• [Task input]:
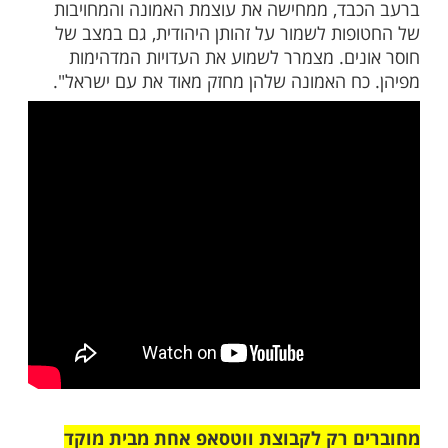
פה לגבי ההתחזקות שלה ושל החארים בשבי:
יים בעזה הרגישו באופן מוחשי שמירה אלוקית.
היה לשרוד שם את התופת בלי אמונה מוחלטת
 ואי אפשר לצאת מהשבי בעזה בלי להרגיש
שאלוקים שמר עליך אישית והוציא אותך".
א לאכול חמץ", היא מוסיפה "ושבעה ימים אף
נו לא נגעה בפיתות, למרות שהרעב הציק
 יהודי", הרבנית צילי שניידר, אמרה:
הזו, שנראית כמעט על-אנושית בהתחשב
ד, ממחישה את עוצמת האמונה והמחויבות
ות לשמור על זהותן היהודית, גם במצב של
ים. מצמרר לשמוע את העדויות המדהימות
ח האמונה שלהן מחזק מאוד את עם ישראל".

• [What is being asked]: For the listing shown above, count the lines that contain the word "בעזה" and supply only the result.

• [Exercise solution]: 2